In the present study, we found that the stable expression of HCV C in transfected Jurkat cells altered the basal cytokine profile and induced a hyporesponsive state characterized by decreased IL-2 inducibility. The overall alterations in the cytokine profile suggest that C expression drives Jurkat cells to a Th2-like phenotype, which is in line with the observation that chronic HCV infections are associated with a skewed cytokine profile, including low IL-2 and high IL-10 production (23, 81, 83, 86). Whereas IL-2 promotes Th1 cell proliferation and is required for sustained CD8+-T-cell responses (22), IL-10 acts as a general suppressor of inflammatory responses and induces an anergic state in Th1 and Th2 cells (32). The hyporesponsiveness of the C-expressing Jurkat cells shared many features with clonal anergy, which is induced by the triggering of Ca2+ signaling without concomitant costimulation (reviewed in reference 67). Besides compromising IL-2 induction, the anergization of primary T cells is also accompanied by defective proliferation, and although this effect cannot be addressed in the IL-2-independent Jurkat lines, it is noteworthy that a decreased proliferative capacity of CD4+ T cells has been observed during chronic HCV infections (11, 54, 83). Notably, our C-expressing Jurkat clones were hyporesponsive not only to triggering of the TCR but also to treatment with TPA and ionomycin.
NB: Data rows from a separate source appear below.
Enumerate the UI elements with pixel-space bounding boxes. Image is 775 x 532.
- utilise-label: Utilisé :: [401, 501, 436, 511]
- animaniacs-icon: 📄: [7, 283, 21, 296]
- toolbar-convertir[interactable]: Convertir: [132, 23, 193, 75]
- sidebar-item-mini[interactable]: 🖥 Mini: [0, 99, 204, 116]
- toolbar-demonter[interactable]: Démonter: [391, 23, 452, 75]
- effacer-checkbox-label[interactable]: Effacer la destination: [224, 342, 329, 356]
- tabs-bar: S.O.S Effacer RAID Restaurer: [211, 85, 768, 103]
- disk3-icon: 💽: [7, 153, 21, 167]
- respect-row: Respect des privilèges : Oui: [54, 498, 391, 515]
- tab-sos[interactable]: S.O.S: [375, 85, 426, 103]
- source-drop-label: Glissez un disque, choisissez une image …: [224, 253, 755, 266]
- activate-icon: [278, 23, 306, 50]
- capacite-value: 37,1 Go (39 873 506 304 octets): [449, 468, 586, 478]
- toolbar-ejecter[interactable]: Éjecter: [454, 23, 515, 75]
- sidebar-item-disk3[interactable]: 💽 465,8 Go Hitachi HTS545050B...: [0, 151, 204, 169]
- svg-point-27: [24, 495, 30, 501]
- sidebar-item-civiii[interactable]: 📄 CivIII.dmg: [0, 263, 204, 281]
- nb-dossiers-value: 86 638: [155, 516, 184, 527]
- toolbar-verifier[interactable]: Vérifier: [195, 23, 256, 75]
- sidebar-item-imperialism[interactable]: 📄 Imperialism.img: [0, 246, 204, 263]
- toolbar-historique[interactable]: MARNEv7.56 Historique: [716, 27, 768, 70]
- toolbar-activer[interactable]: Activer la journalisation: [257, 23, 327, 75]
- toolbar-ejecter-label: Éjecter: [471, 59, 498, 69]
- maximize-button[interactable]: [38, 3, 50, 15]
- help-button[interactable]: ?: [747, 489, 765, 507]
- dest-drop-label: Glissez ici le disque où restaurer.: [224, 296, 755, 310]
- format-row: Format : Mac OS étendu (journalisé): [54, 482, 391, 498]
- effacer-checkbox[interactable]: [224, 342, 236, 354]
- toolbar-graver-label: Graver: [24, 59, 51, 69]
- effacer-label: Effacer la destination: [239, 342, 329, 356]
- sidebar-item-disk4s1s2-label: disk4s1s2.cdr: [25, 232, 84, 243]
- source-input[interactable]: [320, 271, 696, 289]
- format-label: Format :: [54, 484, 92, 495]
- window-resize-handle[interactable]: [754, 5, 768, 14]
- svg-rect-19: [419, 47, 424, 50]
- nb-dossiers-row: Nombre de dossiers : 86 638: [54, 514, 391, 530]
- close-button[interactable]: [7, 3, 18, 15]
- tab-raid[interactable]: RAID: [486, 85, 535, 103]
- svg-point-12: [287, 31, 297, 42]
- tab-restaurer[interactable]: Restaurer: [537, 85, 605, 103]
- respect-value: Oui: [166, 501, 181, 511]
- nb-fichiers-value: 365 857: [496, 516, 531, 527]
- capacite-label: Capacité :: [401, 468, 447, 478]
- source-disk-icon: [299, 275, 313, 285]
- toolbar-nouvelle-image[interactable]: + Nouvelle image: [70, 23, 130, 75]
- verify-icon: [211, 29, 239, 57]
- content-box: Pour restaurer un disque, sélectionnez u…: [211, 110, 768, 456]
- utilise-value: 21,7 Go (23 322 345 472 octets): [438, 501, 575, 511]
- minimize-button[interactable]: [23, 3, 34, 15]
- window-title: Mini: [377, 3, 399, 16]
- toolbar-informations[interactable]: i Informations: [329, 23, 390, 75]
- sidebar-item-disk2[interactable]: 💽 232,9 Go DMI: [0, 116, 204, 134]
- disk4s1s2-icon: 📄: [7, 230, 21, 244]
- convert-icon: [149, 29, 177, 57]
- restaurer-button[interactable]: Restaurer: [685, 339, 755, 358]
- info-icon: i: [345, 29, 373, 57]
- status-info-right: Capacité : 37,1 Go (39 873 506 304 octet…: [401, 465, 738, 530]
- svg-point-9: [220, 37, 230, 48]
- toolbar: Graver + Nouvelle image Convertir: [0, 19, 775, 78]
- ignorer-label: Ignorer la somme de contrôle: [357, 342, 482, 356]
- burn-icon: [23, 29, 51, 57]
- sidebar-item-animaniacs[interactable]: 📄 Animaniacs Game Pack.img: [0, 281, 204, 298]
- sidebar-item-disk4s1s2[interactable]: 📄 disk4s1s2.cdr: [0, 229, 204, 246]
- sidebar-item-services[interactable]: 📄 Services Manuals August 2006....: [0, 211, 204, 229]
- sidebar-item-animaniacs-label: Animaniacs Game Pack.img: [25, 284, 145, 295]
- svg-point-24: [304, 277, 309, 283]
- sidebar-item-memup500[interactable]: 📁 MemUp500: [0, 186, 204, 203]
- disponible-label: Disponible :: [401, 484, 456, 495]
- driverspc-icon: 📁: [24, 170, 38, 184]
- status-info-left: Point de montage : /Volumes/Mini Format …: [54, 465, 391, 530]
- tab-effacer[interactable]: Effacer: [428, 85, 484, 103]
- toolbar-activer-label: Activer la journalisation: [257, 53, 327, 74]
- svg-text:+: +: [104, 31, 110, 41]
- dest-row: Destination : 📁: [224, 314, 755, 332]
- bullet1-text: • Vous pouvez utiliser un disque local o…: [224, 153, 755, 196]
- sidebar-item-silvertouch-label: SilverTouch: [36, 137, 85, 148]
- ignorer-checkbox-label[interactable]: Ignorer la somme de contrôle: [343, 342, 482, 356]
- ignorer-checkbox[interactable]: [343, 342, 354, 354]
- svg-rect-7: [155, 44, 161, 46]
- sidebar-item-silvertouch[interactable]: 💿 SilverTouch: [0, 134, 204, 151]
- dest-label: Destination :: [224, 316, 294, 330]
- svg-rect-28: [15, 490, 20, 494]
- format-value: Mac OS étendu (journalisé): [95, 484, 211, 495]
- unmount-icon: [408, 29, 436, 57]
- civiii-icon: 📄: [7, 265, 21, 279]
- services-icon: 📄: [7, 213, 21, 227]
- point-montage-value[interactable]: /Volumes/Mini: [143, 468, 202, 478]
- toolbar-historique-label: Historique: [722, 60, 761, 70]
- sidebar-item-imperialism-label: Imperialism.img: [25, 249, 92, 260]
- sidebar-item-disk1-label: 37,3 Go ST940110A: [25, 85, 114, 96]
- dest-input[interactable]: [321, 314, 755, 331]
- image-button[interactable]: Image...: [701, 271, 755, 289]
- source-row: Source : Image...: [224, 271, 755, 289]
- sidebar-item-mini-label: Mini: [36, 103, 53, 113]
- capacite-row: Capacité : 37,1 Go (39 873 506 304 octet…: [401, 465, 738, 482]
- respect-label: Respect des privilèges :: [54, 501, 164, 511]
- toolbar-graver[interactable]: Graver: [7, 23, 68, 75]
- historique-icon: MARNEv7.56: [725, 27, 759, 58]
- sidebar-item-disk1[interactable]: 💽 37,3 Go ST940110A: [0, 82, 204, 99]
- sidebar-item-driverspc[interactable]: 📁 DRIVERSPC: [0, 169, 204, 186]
Whereas potent pharmacological agents often overcome T-cell anergy (44), exceptions have been reported when short incubation times between anergy induction and restimulation are used (18). The fact that this did not occur in C-expressing cells supports the significance of our study.
Luciferase reporter assays indicated a decreased inducibility of the IL-2 promoter in C-expressing cells. The IL-2 promoter contains binding sites for a variety of transcription factors, including NFAT, AP-1, NF-B, and Oct (reviewed in reference 68) (Fig. 10). The binding and transcriptional activation of these factors are regulated by a complex array of signals delivered by the TCR and CD28, including protein tyrosine kinases, inositol phospholipid turnover, intracellular Ca2+ flux, calcineurin, protein kinase C, and MAP kinases. Whereas anergic T cells induced by TCR triggering display normal Ca2+/NFAT signaling, defects have been described in signaling that is essential for the activation of AP-1, e.g., p21ras and the MAP kinases ERK, p38, and JNK (16, 25, 44). It is not clear whether an ERK deficiency contributes to anergization or is a consequence of anergy, since the inhibition of ERK1/2 activity by the pharmacological agent PD90859 has no effect on the induction of anergy (17). In C-expressing cells, the TCR-dependent signaling pathways remained inducible. As reported previously, triggering of the TCR evokes a sustained Ca2+ flux in cells constitutively expressing HCV C (6). We have now demonstrated that Ca2+- and calcineurin-dependent DNA binding and activation of NFAT can be induced in C-expressing cells. NFAT binds in cooperation with AP-1, and the activation of the composite distal NFAT element is thus dependent on intact ERK signaling, since ERK-dependent phosphorylation of Elk is required for synthesis of the AP-1 component c-Fos. The phosphorylation of ERK1/2 and p38 was consistently induced by TPA and ionomycin. In addition, ERK1/2 and p38 were slightly phosphorylated even in the absence of stimulation.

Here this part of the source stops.